What plans are in place other than good housekeeping to prevent the Kessler effect?
NJ: Without an effective debris removal program, the so-called Kessler effect will lead to increasing amounts of debris in Earth orbit. However, the rate of increase is very slow, even over the next century. [Unlike in the film Gravity, where the effect becomes catastrophic within minutes]. Hence, we still have time to continue our research and development efforts to identify a practical debris removal process. For impacts by small debris, new debris shield technologies are being developed with emphasis on greater effectiveness with lower mass shielding.
RB: Even if we stop launching new satellites, the Kessler effect does not stop: space debris will increase due to collisions. Several independent studies at ESA, NASA and institutes have indicated that only by removing at least several large space debris objects from densely populated orbits per year, can we stop the Kessler syndrome.
All of the current debris has been inserted into orbit during the current polarity of the magnosphere. As its polarity is known to reverse occasionally, what will be the reversing effect upon this debris?
NJ: Most debris, whether small or large, does not acquire a charge that is significant enough to alter its orbital motion in a meaningful manner.
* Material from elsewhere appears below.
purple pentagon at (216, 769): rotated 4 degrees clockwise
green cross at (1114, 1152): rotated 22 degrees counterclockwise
RB: This is difficult to predict. I don’t see a big effect on the orbit, however it may have an effect on the attitude of space debris. In the worst case it could spin up the debris, making it more difficult to capture.
What international agreements are there for dealing with this problem and how effective do you think they are? What else could the international community do to tackle the issue?
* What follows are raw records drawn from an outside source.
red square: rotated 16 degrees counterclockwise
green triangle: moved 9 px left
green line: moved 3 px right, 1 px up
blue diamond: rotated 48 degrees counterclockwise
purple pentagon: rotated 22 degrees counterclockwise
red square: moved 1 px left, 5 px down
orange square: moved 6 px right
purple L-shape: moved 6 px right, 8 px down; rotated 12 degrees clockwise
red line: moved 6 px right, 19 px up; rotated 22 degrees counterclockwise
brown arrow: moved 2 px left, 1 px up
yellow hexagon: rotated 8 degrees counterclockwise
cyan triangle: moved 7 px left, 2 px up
NJ: For large, intact objects, the United Nations Outer Space Treaty is rather clear: the member state responsible for the vehicle is the only one who can remove or authorize the removal of the vehicle. However, the international community recognizes that orbital debris is a global issue that requires a global response. Once an effective debris removal capability is developed, operations are likely to be financed and conducted under an international agreement.
RB: Agencies like NASA and ESA have their own codes of conduct, for example the requirement to remove a satellite from the LEO protected zone within 25 years. International treaties deal more with ownership of space debris, but ISO standards can actually mandate you to perform a controlled de-orbit. None of these are binding though. International space law will need to find a solution at some point, when more and more satellites start colliding and commercial services fall out because of it, or when there are fatalities.
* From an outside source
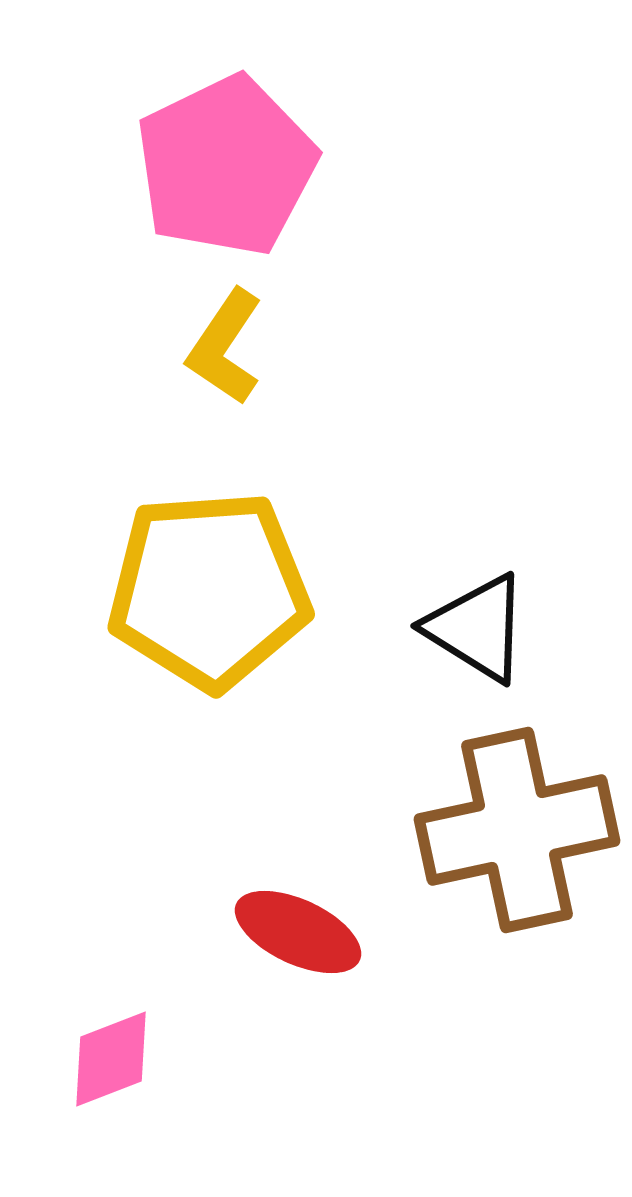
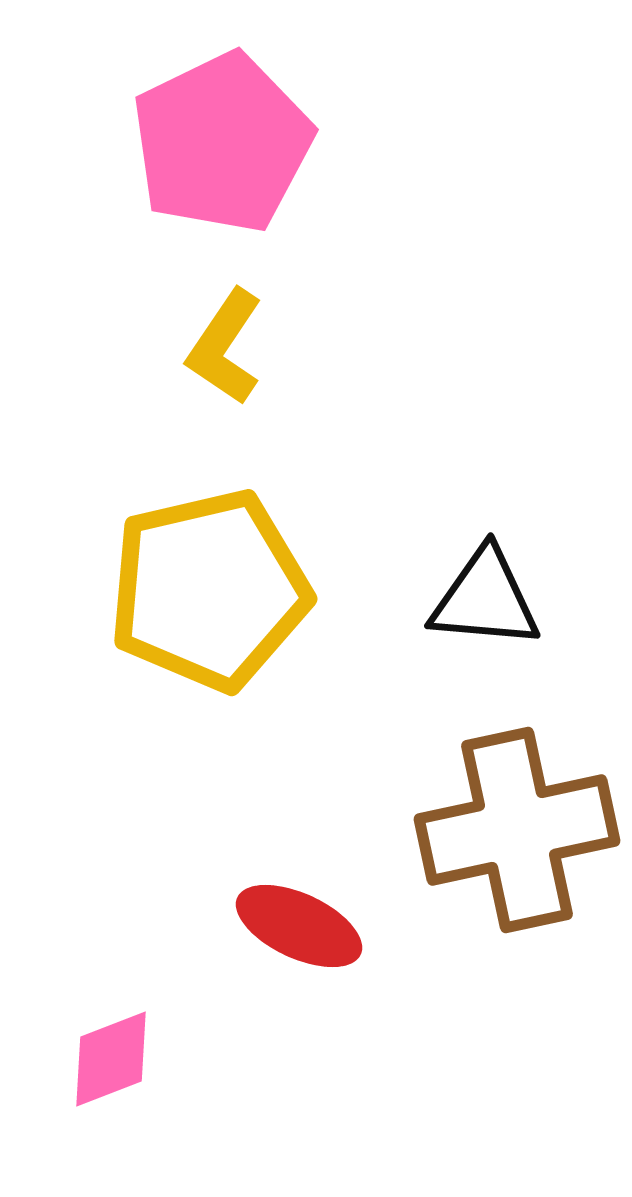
pink pentagon: moved 4 px left, 23 px up
yellow pentagon: rotated 9 degrees counterclockwise
black triangle: moved 8 px right, 29 px up; rotated 27 degrees counterclockwise
red ellipse: moved 1 px right, 6 px up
What is the current status of programmes or missions aiming to deal with this issue of old debris and what needs to happen to ensure action is taken?
RB: We started the Clean Space initiative over three years ago and are now developing several technologies dealing with space debris mitigation and remediation. In 2013 we looked with different European companies at possible business plans for space debris removal, and this year we started the design of the e.Deorbit mission. After we have selected the capture technique this summer, we will do a detailed design that we will then propose to European ministers at the end of next year. It is then up to Europe to decide if e.Deorbit will be funded to be developed and built.
JR: Airbus DS and the University of Surrey are working on a small demonstrator mission called REMOVEDEBRIS which aims to demonstrate key technologies such as net and harpoon capture techniques. This mission should fly in 2016. Switzerland is also working on a small demonstrator mission called CLEANSPACE, which aims to demonstrate capture using a small claw mechanism.